Perché tiene a precisare che il film non tratta il fenomeno del turismo sessuale?
Il film va piuttosto alla ricerca dell’amore, dei sensi e di una nuova collocazione per donne cinquantenni ormai accantonate e dimenticate spesso dalla società occidentale in cui vivono. In questo film volevo che si facessero i conti col senso di esclusione e solitudine. Nel film infatti non ci sono da una parte le vittime e dall’altra i bastardi che li sfruttano. Al contrario, ognuno guadagna qualcosa, chi cibo e sicurezza, chi desiderio e amore. Il confronto di fondo è fra due tipi di povertà, quella sociale e quella sessuale.
Si può dire che il film è la rappresentazione di un’utopia?
Volevo in effetti creare un mondo a parte, reale, libero. Ho voluto creare un’utopia senza aver paura e vergogna. L’albergo dove alloggiano le tre donne è un piccolo mondo. Tutti sono felici in realtà. Sia le donne che i ragazzi che donano il proprio corpo.
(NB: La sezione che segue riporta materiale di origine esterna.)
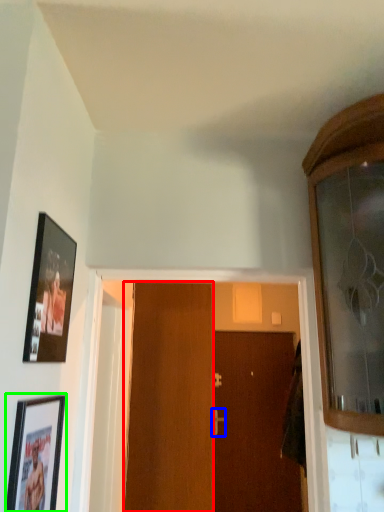 Question: Which is nearer to the door (highlighted by a red box)? door handle (highlighted by a blue box) or picture frame (highlighted by a green box).

Choices:
 (A) door handle
 (B) picture frame

Answer: (B)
C’è una lealtà di fondo in realtà nei rapporti tra uomo e donna.
Perché era interessato a portare sullo schermo il desiderio delle donne?
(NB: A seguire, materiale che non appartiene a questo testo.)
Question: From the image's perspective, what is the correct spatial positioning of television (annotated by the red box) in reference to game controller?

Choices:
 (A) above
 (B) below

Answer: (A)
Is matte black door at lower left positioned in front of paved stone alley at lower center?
Il cinema parla raramente del desiderio delle donne, specialmente se riguarda quello delle donne sopra i quarant’anni. Qui non soltanto ne parliamo, ma ascoltiamo le stesse donne che raccontano. È la prima volta che le donne sono protagoniste di un mio film. Pensare da un punto di vista femminile, scrivere i dialoghi al femminile è stato un vero piacere.
Trova delle affinità con i suoi precedenti lavori?
Vedo comunque delle costanti fra i miei film. I personaggi in fondo si somigliano un po’ tutti, cercando luoghi che forse non esistono. Mi ha sempre interessato abbinare l’elemento intimo e quello sociale. Questa combinazione era già presente nei miei due film precedenti e ora la riprendo direttamente legata al rapporto uomo-donna. Uno sguardo che si fa ancora più intimo, perché mette in gioco il valore del corpo, il desiderio e la sessualità e, più in generale, anche la politica: la dittatura, la violenza, i rapporti Nord-Sud.